Like a dark mole groping I went,
to the ground falling, on my hands crawling
with eyes blind and my back bent.
I crept to a wood: silent it stood
in its dead leaves; bare were its boughs.
There must I sit, wandering in wit,
while owls snored in their hollow house.
For a year and a day there must I stay:
beetles were tapping in the rotten trees,
spiders were weavings, in the mould heaving
puffballs loomed about my knees.

Vint une nue de suie comme un suaire de nuit.
Comme ferait une taupe sombre, à tâtons
Je m'enfuis, chancelant, tombant au sol, rampant
Sur les mains, les yeux aveuglés et le dos rond.
Je me glissai dans un bois qui poussait là, coi,
Ses feuilles mortes et ses rameaux dénudés.
Là, tandis que des hiboux ronflaient dans leurs trous,
Il me fallut m'asseoir, tous mes sens égarés.
Un jour et une année il m'y fallut rester :
Dans les arbres pourris des scarabées toquaient ;
Des vesses de loup tout autour de mes genoux
Surgissaient de la terre ; des araignées tissaient.

At last there came a light in my long night,
and I saw my hair hanging grey.
"Bent though I be, I must find the sea!
I have lost myself and I know not the way,
but let me be gone!" Then I stumbled on;
like a hunting bat shadow was over me;
in my ears dinned a withering wind,
and with ragged briars I tried to cover me.
My hands were torn and my knees worn,
and years were heavy upon my back,
when the rain in my face took a salt-taste,
and I smelled the smell of sea-wrack.

Enfin le jour reluisit dans ma longue nuit,
Et j'aperçus mes cheveux tout gris pendiller.
"Même courbé d'hivers, je dois trouver la mer !
Je me suis perdu et ne sais par où aller,
Mais il me faut partir !" Et je me mis à fuir,
Par la menace d'ailes d'ombre recouvert,
Tout trébuchant, dans mes oreilles un vent desséchant.
Je tâchai de me vêtir de bouts de bruyère ;
Mes mains étaient déchirées, mes genoux usés,
Et les ans pesaient lourdement sur mon échine,
Quand l'ondée sur mon visage devint salée,
Et je sentis l'odeur de la laisse marine.

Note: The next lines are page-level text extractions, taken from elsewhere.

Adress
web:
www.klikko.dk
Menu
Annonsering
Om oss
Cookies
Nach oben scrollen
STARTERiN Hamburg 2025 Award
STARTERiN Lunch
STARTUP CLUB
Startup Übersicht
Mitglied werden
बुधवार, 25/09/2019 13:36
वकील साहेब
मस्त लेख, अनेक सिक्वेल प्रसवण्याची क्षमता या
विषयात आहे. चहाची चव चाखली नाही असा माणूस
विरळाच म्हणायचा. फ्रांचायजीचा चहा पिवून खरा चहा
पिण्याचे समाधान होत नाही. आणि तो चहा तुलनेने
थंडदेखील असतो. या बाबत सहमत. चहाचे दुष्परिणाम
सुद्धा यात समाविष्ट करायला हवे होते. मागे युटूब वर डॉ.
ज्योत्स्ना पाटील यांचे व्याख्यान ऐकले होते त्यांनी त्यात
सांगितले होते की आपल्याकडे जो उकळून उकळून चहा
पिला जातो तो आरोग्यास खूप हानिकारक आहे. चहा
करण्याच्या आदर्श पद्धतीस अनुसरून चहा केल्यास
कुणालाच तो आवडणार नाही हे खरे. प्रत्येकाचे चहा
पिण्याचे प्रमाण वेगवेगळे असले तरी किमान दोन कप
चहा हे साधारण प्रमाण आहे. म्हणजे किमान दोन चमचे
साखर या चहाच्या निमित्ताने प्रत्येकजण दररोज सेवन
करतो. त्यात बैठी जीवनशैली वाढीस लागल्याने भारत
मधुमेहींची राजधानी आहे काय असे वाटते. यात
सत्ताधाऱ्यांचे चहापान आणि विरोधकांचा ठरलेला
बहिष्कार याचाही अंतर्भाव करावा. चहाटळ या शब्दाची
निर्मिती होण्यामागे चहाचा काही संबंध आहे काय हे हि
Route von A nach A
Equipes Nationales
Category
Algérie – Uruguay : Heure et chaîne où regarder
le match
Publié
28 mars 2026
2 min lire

Birds came sailing, mewing, wailing;
I hard voices in cold caves,
seals barking, and rocks snarling,
and in spout-holes the gulping of waves.
Winter came fast; into a mist I passed,
to land's end my years I bore;
snow was in the air, ice my hair,
darkness was lying on the last shore.

Des oiseaux vinrent planant, criant, gémissant ;
J'entendais comme des voix dans des grottes froides :
Des aboiements de phoques, des grondements de rocs,
Par des évents le bruit de vagues en giclades.
Promptement vint l'hiver ; jusqu'au bout de la terre
Enveloppé de brouillard je portai mes ans ;
L'air était neigeux, pleins de glace mes cheveux,
Les ténèbres recouvraient le dernier estran.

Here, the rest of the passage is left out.